Slave labour in Britain continues this Christmas

Contrary to popular belief slavery has NOT been abolished in Britain. Behind high walls and locked doors it still flourishes.

Submitted by libcom on December 20, 2005

Spare a thought during this years Consumer Christmas Hellish-day season for those who won’t be pulling a cracker round the family table.

People are being forced to toil in poor conditions, beyond the reach of health and safety inspectors, denied even the most basic employment and trade-union rights, and severely punished if they refuse to work. In British prisons, there exists a readily exploitable labour force, a Third World colony in Britain’s own backyard, cheap, non-unionised, available, and literally compelled to work. The prison population now stands at a record 78,000 and rising. Of those, 10,000 prisoners are put to work every day.

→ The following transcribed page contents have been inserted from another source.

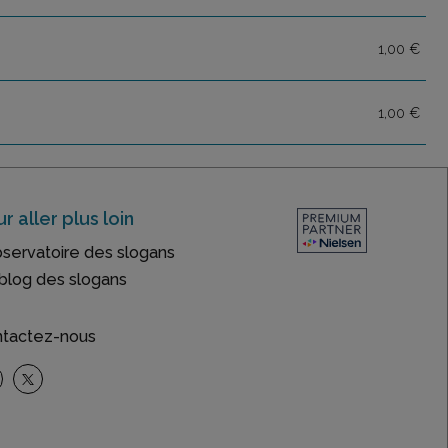
1,00 €
1,00 €
r aller plus loin
bservatoire des slogans
blog des slogans
tactez-nous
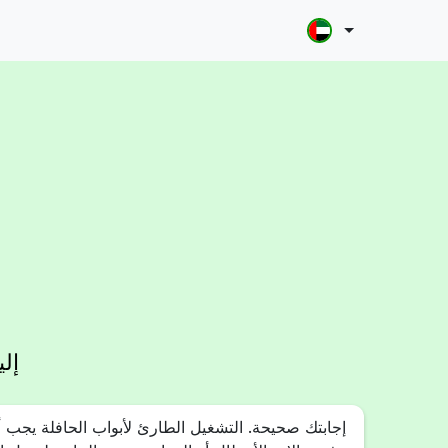
إل
إجابتك صحيحة. التشغيل الطارئ لأبواب الحافلة يجب أن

“In order to obtain this information we are relying on prisoners, their friends, and families, to let us know what’s happening in the British penal slave shops, to let us know which companies are contracting the work, what its nature is, and how much (or rather how little) prisoners are being paid. The very fact that the secrecy surrounding prisoner exploitation can be broken, and prison slavery be put on the agenda, will in itself have an effect on the Home Office’s ability to sell prisoners’ labour” – Campaign Against Prison Slavery.

As New Labour continues to push the prison system towards the kind of public-private partnership it loves so much, it’s no surprise that some well known companies have got in on this highly profitable act. Despite all the corporate hogwash about ‘Social Responsibility’ and ‘Ethical Trading Initiatives’, Prison Enterprises, the part of the prison system which cooks the books and sets up the contracts is doing business directly, or indirectly, with ASDA, Sainsbury’s and Tesco and Argos among many others in the usual suspects style line-up. The likes of Wakenhut and Group 4 are now running whole prisons, the productivity of whose ‘work force’ is a vital part of the profit margin.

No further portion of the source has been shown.